4. Kelebihan dan Kekurangan Teori Erikson


Shaffer (2005) mengatakan banyak orang lebih memilih teori Erikson daripada Freud
karena mereka hanya menolak untuk percaya bahwa manusia didominasi oleh naluri seksual
mereka. Erikson menekankan banyak konflik sosial dan dilema pribadi yang dialami
seseorang atau orang yang mereka kenal, sehingga mereka dapat dengan mudah
mengantisipasinya. Erikson tampaknya telah menangkap banyak isu sentral dalam kehidupan
yang dituangkannya dalam delapan tahapan perkembangan psikososialnya. Selain itu, rentang
usia yang yang dinyatakan dalam teori Erikson ini mungkin merupakan waktu terbaik untuk
menyelesaikan krisis yang dihadapi, tetapi itu bukanlah satu-satunya waktu yang mungkin
untuk menyelesaikannya (Slavin, 2006).
Selain memiliki kelebihan, teori Erikson juga memiliki beberapa kelemahan.

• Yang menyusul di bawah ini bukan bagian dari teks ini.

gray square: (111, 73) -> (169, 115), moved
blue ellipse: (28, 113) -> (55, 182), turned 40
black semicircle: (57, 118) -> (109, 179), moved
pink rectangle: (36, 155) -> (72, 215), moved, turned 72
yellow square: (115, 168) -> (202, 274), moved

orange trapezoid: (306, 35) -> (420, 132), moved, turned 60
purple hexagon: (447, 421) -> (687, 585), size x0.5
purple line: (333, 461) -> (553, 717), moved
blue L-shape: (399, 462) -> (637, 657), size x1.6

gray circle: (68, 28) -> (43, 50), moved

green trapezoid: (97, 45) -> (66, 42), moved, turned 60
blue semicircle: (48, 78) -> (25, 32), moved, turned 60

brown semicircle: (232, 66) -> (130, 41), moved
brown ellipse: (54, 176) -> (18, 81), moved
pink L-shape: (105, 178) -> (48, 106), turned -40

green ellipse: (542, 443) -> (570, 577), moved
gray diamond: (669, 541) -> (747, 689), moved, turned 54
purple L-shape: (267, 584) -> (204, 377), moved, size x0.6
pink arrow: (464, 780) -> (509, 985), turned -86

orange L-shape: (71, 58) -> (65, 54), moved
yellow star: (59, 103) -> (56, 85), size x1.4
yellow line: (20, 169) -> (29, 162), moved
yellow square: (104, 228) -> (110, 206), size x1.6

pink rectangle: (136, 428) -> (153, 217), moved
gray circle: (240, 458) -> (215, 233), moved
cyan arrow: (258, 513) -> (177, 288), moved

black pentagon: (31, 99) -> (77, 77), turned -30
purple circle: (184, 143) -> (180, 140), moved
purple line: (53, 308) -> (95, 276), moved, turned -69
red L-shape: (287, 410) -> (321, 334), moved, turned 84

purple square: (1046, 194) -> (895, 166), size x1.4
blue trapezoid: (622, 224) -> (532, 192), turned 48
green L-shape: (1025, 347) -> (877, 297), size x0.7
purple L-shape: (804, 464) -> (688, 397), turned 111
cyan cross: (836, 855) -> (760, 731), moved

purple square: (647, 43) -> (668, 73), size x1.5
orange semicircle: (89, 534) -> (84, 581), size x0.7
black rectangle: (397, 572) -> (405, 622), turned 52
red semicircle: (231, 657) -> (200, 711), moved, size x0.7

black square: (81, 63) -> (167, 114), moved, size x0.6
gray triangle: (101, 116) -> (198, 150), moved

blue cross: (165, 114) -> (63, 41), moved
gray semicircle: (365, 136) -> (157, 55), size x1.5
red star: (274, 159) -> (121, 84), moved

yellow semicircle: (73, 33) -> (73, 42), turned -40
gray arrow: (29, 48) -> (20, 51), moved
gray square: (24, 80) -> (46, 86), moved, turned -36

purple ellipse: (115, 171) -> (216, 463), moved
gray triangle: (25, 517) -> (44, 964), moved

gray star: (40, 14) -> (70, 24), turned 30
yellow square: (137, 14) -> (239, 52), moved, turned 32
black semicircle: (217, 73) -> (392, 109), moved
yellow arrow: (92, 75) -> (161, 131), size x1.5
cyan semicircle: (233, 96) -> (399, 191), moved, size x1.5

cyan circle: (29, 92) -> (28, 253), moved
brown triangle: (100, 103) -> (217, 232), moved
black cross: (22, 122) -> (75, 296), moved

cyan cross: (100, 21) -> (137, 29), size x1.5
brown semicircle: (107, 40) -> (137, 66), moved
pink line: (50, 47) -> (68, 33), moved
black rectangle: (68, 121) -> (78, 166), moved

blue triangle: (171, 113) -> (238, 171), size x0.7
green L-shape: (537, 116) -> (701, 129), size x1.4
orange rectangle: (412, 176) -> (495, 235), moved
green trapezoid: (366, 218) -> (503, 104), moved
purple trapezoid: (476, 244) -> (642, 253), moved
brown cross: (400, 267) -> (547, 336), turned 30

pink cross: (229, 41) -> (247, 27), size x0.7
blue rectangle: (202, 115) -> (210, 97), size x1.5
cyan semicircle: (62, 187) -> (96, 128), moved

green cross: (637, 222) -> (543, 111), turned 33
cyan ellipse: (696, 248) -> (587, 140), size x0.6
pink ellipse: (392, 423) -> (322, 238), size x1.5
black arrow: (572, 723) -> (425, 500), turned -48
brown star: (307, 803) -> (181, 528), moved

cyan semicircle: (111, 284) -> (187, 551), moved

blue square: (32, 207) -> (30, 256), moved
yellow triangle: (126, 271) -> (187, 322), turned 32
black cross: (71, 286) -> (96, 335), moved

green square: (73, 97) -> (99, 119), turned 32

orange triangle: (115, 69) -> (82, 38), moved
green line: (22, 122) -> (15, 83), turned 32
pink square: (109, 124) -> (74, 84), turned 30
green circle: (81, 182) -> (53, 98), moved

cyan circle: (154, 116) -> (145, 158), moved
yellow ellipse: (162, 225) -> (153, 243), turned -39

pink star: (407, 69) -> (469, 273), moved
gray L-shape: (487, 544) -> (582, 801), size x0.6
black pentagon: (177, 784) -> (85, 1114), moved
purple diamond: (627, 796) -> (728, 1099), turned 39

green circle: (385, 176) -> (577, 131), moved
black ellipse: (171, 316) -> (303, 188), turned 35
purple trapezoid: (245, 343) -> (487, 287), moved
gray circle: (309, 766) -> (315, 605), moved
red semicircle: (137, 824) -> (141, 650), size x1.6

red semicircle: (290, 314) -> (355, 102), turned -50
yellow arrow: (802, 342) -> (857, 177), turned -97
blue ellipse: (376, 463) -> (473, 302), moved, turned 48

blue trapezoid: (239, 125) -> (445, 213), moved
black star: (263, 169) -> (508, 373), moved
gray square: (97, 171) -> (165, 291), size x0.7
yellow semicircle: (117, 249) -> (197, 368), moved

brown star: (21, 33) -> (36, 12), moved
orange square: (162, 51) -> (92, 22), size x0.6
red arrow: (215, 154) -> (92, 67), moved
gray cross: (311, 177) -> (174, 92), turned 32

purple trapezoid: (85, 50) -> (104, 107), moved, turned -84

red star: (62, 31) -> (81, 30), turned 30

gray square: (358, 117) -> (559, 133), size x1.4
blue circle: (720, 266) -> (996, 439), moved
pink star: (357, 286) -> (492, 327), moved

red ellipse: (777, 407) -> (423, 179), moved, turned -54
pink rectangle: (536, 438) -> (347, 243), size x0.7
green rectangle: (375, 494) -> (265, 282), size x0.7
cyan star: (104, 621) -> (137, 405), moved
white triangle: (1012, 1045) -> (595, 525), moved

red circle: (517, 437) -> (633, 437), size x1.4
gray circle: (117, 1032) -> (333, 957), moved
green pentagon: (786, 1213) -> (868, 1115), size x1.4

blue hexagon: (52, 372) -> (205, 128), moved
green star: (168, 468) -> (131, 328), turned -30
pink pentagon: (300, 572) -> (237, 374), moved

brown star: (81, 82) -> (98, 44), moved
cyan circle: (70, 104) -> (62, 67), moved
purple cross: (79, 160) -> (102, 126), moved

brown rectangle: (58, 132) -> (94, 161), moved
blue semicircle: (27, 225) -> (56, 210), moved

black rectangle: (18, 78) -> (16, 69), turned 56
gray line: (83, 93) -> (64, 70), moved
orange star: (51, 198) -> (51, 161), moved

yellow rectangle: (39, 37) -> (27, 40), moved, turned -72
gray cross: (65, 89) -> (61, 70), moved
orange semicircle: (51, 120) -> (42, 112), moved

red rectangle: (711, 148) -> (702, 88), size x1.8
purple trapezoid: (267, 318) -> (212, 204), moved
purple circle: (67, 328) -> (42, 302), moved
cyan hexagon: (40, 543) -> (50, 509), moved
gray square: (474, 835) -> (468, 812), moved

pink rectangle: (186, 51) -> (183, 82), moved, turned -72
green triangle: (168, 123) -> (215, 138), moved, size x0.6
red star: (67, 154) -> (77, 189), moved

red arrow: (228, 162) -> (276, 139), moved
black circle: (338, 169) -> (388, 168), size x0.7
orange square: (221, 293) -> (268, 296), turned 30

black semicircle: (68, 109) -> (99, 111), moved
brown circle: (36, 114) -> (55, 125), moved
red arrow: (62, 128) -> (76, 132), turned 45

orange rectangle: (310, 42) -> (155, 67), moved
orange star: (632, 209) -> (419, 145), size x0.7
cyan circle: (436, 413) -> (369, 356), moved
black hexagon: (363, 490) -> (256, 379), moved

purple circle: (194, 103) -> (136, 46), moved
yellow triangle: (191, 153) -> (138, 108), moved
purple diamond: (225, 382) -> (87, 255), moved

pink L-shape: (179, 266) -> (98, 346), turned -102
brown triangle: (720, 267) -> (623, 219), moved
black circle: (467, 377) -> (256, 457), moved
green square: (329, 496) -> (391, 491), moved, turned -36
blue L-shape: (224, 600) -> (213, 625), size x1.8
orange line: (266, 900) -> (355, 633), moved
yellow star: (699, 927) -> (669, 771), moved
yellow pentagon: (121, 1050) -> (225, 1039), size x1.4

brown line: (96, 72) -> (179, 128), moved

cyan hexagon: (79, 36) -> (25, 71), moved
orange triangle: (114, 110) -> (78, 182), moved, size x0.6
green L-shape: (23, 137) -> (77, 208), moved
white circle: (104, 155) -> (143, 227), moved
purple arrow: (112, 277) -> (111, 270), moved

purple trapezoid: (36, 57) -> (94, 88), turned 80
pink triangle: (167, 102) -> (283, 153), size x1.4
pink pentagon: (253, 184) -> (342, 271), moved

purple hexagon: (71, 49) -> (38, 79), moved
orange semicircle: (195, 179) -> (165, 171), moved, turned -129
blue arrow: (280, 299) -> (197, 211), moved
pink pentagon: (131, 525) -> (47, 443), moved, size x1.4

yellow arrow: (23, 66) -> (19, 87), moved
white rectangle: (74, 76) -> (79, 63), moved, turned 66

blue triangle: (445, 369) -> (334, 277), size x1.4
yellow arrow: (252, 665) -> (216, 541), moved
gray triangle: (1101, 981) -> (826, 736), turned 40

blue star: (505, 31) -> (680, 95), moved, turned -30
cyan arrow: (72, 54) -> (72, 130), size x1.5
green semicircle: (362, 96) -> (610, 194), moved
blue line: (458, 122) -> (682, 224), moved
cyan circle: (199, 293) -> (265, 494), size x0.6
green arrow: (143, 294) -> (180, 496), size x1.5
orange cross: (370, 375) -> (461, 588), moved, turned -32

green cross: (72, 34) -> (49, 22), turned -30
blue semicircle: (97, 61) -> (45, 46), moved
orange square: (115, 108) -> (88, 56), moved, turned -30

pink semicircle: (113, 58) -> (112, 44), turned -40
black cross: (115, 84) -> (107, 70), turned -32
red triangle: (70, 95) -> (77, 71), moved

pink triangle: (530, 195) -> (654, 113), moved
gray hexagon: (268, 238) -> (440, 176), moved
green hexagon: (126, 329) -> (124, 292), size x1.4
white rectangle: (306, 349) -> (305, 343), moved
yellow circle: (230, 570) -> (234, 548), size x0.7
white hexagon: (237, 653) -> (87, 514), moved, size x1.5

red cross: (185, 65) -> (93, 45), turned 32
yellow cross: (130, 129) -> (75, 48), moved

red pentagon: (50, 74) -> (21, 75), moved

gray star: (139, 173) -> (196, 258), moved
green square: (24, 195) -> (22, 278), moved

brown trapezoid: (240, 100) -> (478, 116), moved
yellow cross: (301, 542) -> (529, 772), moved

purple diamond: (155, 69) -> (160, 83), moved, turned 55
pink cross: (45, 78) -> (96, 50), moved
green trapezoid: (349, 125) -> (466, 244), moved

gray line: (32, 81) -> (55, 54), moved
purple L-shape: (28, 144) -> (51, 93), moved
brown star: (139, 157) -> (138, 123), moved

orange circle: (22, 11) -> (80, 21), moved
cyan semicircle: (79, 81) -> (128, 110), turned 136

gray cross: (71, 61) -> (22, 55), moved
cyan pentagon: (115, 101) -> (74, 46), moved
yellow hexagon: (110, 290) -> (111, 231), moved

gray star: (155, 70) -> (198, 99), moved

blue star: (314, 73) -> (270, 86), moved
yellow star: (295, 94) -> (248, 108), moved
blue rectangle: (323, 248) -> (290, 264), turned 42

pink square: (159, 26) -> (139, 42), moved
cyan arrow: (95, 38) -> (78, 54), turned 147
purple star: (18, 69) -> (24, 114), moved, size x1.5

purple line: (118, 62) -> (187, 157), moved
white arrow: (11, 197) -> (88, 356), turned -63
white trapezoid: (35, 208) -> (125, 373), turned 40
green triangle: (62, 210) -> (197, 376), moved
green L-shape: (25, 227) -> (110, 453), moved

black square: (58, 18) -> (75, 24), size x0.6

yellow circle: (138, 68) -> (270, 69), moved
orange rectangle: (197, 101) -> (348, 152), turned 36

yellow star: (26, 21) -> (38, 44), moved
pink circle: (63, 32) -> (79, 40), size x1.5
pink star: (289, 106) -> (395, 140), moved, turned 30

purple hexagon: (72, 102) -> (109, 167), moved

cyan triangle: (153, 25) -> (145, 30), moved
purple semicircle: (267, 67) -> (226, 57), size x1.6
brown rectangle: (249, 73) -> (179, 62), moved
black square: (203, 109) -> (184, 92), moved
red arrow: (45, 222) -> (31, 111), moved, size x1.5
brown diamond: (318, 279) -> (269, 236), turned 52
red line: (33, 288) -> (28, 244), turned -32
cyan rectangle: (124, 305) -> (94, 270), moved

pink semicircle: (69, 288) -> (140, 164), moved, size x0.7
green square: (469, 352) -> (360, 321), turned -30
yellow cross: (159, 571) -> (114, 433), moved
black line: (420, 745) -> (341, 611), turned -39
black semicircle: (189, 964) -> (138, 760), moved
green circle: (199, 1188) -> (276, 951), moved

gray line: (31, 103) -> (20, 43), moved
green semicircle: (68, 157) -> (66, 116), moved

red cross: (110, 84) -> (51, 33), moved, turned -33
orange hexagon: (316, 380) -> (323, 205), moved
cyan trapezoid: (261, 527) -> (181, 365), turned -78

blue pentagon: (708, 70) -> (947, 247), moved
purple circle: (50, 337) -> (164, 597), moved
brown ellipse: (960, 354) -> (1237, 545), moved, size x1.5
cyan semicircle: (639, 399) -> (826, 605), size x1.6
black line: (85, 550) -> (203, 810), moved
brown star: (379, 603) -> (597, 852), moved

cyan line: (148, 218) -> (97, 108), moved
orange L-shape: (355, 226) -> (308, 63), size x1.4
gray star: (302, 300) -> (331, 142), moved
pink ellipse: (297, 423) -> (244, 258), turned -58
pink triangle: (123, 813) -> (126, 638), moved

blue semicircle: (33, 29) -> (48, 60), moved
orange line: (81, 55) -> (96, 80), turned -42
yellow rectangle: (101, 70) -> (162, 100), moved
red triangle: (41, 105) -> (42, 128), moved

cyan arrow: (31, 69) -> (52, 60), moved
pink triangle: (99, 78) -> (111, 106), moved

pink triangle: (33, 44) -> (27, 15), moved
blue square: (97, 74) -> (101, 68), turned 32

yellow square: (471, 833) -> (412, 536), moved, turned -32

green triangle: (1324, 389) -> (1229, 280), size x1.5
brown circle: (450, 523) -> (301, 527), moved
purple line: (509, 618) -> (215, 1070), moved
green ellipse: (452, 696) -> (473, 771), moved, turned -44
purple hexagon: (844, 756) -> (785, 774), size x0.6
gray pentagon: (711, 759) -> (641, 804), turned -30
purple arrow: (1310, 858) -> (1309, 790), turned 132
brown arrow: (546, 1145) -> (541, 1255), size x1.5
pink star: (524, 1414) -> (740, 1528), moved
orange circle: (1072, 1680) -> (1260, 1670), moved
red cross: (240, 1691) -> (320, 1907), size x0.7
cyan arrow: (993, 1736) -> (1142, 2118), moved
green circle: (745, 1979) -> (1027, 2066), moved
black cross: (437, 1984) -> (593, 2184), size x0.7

Berikut
beberapa kritikan terhadap teori Erikson.

Tidak semua orang mengalami kasus yang sama pada fase dan waktu yang
sama seperti yang dikemukakan Erikson dalam teori perkembangan
psikososialnya (Slavin, 2006).

Teori ini benar-benar hanya pandangan deskriptif dari perkembangan sosial


dan emosional seseorang yang tanpa menjelaskan bagaimana atau mengapa
perkembangan ini bisa terjadi (Shaffer, 2005).

Teori ini lebih sesuai untuk anak laki-laki daripada untuk anak perempuan dan
perhatiannya lebih diberikan kepada masa bayi dan anak-anak daripada masa
dewasa. (Cramer, Craig, Flynn, Bernadette. & LaFave, Ann, 1997).